Video captioning is crucial for making content accessible and understandable across different languages.
By combining transcription, translation, and the creation of subtitle files (SRT), you can offer a smooth experience for users to consume video content.
In this guide, I'll show you how to create a strong video captioning and translating tool using Python and Streamlit.
We'll go through the process step-by-step, write the code, and understand each implementation part.
The result will be a functional web app where users can upload a video and automatically get captions in multiple languages.
Introduction to Video Captioning and Translating
Adding captions to videos helps make them more accessible for people who are deaf or hard of hearing.
It also helps non-native speakers understand the content better.
Translating these captions into multiple languages can make your video content reach a global audience.

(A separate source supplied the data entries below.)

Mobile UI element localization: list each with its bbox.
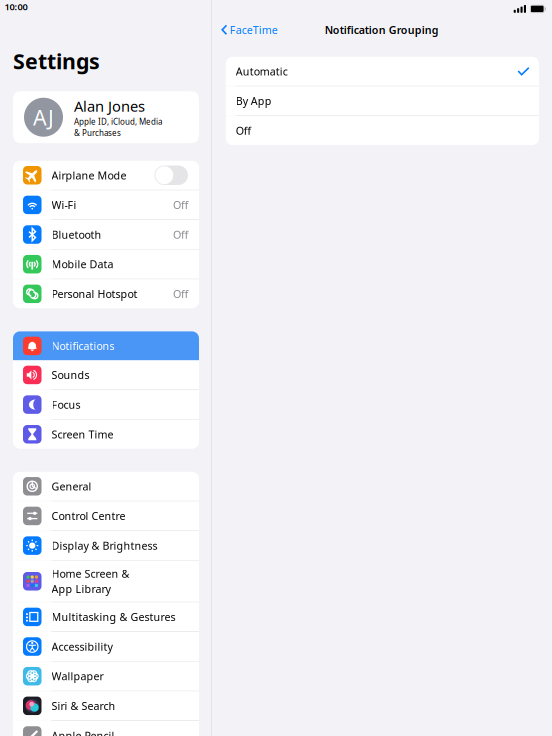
staticText: Home Screen & bbox=[52, 567, 130, 581]
staticText: Focus bbox=[52, 398, 80, 412]
staticText: Automatic bbox=[236, 64, 288, 78]
staticText: Sounds bbox=[52, 368, 90, 382]
staticText: Apple ID, iCloud, Media bbox=[74, 116, 162, 127]
staticText: Alan Jones bbox=[74, 96, 145, 116]
staticText: & Purchases bbox=[74, 128, 121, 138]
staticText: Off bbox=[236, 124, 251, 138]
button[interactable]: Bluetooth bbox=[13, 220, 199, 249]
button[interactable]: Focus bbox=[13, 390, 199, 419]
staticText: By App bbox=[236, 94, 272, 108]
button[interactable]: Control Centre bbox=[13, 501, 199, 530]
staticText: AJ bbox=[33, 103, 54, 131]
button[interactable]: Apple Pencil bbox=[13, 721, 199, 736]
staticText: Personal Hotspot bbox=[52, 287, 138, 301]
staticText: Settings bbox=[13, 47, 100, 75]
button[interactable]: AJ bbox=[13, 91, 199, 143]
button[interactable]: Sounds bbox=[13, 360, 199, 390]
button[interactable]: Multitasking & Gestures bbox=[13, 602, 199, 632]
staticText: Wi-Fi bbox=[52, 198, 76, 212]
button[interactable]: Display & Brightness bbox=[13, 531, 199, 560]
button[interactable]: Off bbox=[226, 116, 539, 145]
staticText: Airplane Mode bbox=[52, 168, 126, 182]
staticText: Display & Brightness bbox=[52, 538, 158, 553]
button[interactable]: Siri & Search bbox=[13, 691, 199, 720]
staticText: Mobile Data bbox=[52, 257, 114, 271]
staticText: Bluetooth bbox=[52, 228, 102, 242]
staticText: FaceTime bbox=[230, 23, 278, 37]
staticText: Off bbox=[173, 198, 188, 212]
button[interactable]: Personal Hotspot bbox=[13, 279, 199, 308]
staticText: General bbox=[52, 479, 92, 493]
button[interactable]: Screen Time bbox=[13, 420, 199, 449]
button[interactable]: Notifications bbox=[13, 331, 199, 360]
button[interactable]: Accessibility bbox=[13, 632, 199, 661]
staticText: Siri & Search bbox=[52, 699, 116, 713]
staticText: Off bbox=[173, 287, 188, 301]
staticText: 10:00 bbox=[4, 0, 28, 13]
staticText: Accessibility bbox=[52, 640, 112, 654]
staticText: Multitasking & Gestures bbox=[52, 610, 176, 624]
button[interactable]: Mobile Data bbox=[13, 250, 199, 279]
staticText: Off bbox=[173, 228, 188, 242]
button[interactable]: Wi-Fi bbox=[13, 190, 199, 220]
staticText: Notifications bbox=[52, 339, 114, 353]
staticText: App Library bbox=[52, 582, 110, 596]
staticText: Wallpaper bbox=[52, 669, 104, 683]
button[interactable]: General bbox=[13, 472, 199, 501]
button[interactable]: FaceTime bbox=[222, 19, 278, 41]
button[interactable]: Automatic bbox=[226, 57, 539, 86]
button[interactable]: Wallpaper bbox=[13, 662, 199, 691]
staticText: Apple Pencil bbox=[52, 728, 114, 736]
button[interactable]: Home Screen & bbox=[13, 561, 199, 602]
button[interactable]: By App bbox=[226, 86, 539, 116]
staticText: Notification Grouping bbox=[325, 23, 439, 37]
staticText: Control Centre bbox=[52, 509, 126, 523]
button[interactable]: Airplane Mode bbox=[13, 161, 199, 190]
staticText: Screen Time bbox=[52, 427, 114, 441]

We’ll use several powerful libraries:
- Streamlit: For creating the web interface.
- MoviePy: To handle video and audio extraction.
- Faster Whisper: For speech-to-text transcription on the CPU.
- Translate: To handle language translations.
You can get the complete source code at: Get Source Code
Setting Up the Environment
Before you start coding, make sure your environment is properly set up.
Here are the steps you need to follow to get everything ready.
Install the Required Libraries
You'll need to install several Python libraries. These include streamlit, moviepy, faster-whisper, and translate. You can install these using pip.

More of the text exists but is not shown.